(Collected data)
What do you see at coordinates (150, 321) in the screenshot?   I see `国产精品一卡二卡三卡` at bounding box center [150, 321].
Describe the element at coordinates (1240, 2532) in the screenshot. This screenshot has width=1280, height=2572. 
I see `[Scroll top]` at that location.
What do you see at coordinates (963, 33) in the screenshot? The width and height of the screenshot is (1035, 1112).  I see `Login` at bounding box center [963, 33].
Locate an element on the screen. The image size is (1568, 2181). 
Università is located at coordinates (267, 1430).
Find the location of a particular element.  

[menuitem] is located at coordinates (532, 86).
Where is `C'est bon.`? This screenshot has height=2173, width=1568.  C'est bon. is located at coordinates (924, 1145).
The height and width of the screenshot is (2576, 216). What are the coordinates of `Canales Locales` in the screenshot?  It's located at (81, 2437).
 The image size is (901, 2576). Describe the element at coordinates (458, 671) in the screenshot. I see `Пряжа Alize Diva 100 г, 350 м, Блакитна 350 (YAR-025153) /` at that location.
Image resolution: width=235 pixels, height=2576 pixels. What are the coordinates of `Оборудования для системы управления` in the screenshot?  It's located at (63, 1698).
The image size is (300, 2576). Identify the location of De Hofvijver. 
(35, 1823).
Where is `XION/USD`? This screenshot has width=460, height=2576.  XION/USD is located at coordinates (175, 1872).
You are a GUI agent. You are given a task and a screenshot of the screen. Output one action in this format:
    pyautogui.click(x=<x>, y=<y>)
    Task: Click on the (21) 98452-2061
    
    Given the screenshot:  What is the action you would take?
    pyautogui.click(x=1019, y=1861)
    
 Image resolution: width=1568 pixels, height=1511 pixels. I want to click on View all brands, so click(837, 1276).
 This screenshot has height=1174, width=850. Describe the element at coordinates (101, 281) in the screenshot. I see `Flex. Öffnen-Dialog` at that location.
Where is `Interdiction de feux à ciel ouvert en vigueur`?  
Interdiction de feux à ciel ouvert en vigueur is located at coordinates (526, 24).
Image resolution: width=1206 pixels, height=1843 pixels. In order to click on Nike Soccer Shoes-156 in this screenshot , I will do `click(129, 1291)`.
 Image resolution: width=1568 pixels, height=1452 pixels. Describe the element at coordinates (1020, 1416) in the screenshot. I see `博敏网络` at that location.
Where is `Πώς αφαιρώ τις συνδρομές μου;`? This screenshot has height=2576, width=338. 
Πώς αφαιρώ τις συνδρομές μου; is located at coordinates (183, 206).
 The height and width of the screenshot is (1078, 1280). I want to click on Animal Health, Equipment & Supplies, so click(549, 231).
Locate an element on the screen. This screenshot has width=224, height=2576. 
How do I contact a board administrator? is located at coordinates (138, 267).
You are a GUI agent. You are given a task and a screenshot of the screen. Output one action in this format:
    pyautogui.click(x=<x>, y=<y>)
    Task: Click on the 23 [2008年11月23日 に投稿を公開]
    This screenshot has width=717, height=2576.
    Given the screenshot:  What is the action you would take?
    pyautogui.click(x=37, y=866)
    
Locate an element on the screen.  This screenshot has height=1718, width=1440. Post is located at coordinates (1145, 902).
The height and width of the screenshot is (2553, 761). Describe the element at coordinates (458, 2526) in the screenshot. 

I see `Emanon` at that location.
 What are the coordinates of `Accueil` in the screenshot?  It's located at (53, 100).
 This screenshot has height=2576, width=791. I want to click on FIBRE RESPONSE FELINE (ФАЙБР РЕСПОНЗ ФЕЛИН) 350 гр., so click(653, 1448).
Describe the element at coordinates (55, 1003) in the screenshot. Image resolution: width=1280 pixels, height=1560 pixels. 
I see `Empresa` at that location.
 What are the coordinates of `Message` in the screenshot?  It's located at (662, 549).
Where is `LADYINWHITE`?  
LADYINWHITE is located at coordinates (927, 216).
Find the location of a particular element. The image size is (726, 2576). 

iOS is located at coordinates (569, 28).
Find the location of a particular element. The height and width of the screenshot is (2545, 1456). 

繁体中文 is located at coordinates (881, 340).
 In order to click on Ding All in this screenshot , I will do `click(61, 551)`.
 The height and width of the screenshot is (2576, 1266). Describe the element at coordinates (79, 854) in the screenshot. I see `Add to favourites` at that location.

Assignment =
Line by line, retype the data exactly as written.

Problem solution =
What do you see at coordinates (150, 321) in the screenshot?   I see `国产精品一卡二卡三卡` at bounding box center [150, 321].
Describe the element at coordinates (1240, 2532) in the screenshot. This screenshot has width=1280, height=2572. 
I see `[Scroll top]` at that location.
What do you see at coordinates (963, 33) in the screenshot? The width and height of the screenshot is (1035, 1112).  I see `Login` at bounding box center [963, 33].
Locate an element on the screen. The image size is (1568, 2181). 
Università is located at coordinates (267, 1430).
Find the location of a particular element.  

[menuitem] is located at coordinates (532, 86).
Where is `C'est bon.`? This screenshot has height=2173, width=1568.  C'est bon. is located at coordinates (924, 1145).
The height and width of the screenshot is (2576, 216). What are the coordinates of `Canales Locales` in the screenshot?  It's located at (81, 2437).
 The image size is (901, 2576). Describe the element at coordinates (458, 671) in the screenshot. I see `Пряжа Alize Diva 100 г, 350 м, Блакитна 350 (YAR-025153) /` at that location.
Image resolution: width=235 pixels, height=2576 pixels. What are the coordinates of `Оборудования для системы управления` in the screenshot?  It's located at (63, 1698).
The image size is (300, 2576). Identify the location of De Hofvijver. 
(35, 1823).
Where is `XION/USD`? This screenshot has width=460, height=2576.  XION/USD is located at coordinates (175, 1872).
You are a GUI agent. You are given a task and a screenshot of the screen. Output one action in this format:
    pyautogui.click(x=<x>, y=<y>)
    Task: Click on the (21) 98452-2061
    
    Given the screenshot:  What is the action you would take?
    pyautogui.click(x=1019, y=1861)
    
 Image resolution: width=1568 pixels, height=1511 pixels. I want to click on View all brands, so click(837, 1276).
 This screenshot has height=1174, width=850. Describe the element at coordinates (101, 281) in the screenshot. I see `Flex. Öffnen-Dialog` at that location.
Where is `Interdiction de feux à ciel ouvert en vigueur`?  
Interdiction de feux à ciel ouvert en vigueur is located at coordinates (526, 24).
Image resolution: width=1206 pixels, height=1843 pixels. In order to click on Nike Soccer Shoes-156 in this screenshot , I will do `click(129, 1291)`.
 Image resolution: width=1568 pixels, height=1452 pixels. Describe the element at coordinates (1020, 1416) in the screenshot. I see `博敏网络` at that location.
Where is `Πώς αφαιρώ τις συνδρομές μου;`? This screenshot has height=2576, width=338. 
Πώς αφαιρώ τις συνδρομές μου; is located at coordinates (183, 206).
 The height and width of the screenshot is (1078, 1280). I want to click on Animal Health, Equipment & Supplies, so click(549, 231).
Locate an element on the screen. This screenshot has width=224, height=2576. 
How do I contact a board administrator? is located at coordinates (138, 267).
You are a GUI agent. You are given a task and a screenshot of the screen. Output one action in this format:
    pyautogui.click(x=<x>, y=<y>)
    Task: Click on the 23 [2008年11月23日 に投稿を公開]
    This screenshot has width=717, height=2576.
    Given the screenshot:  What is the action you would take?
    pyautogui.click(x=37, y=866)
    
Locate an element on the screen.  This screenshot has height=1718, width=1440. Post is located at coordinates (1145, 902).
The height and width of the screenshot is (2553, 761). Describe the element at coordinates (458, 2526) in the screenshot. 

I see `Emanon` at that location.
 What are the coordinates of `Accueil` in the screenshot?  It's located at (53, 100).
 This screenshot has height=2576, width=791. I want to click on FIBRE RESPONSE FELINE (ФАЙБР РЕСПОНЗ ФЕЛИН) 350 гр., so click(653, 1448).
Describe the element at coordinates (55, 1003) in the screenshot. Image resolution: width=1280 pixels, height=1560 pixels. 
I see `Empresa` at that location.
 What are the coordinates of `Message` in the screenshot?  It's located at (662, 549).
Where is `LADYINWHITE`?  
LADYINWHITE is located at coordinates (927, 216).
Find the location of a particular element. The image size is (726, 2576). 

iOS is located at coordinates (569, 28).
Find the location of a particular element. The height and width of the screenshot is (2545, 1456). 

繁体中文 is located at coordinates (881, 340).
 In order to click on Ding All in this screenshot , I will do `click(61, 551)`.
 The height and width of the screenshot is (2576, 1266). Describe the element at coordinates (79, 854) in the screenshot. I see `Add to favourites` at that location.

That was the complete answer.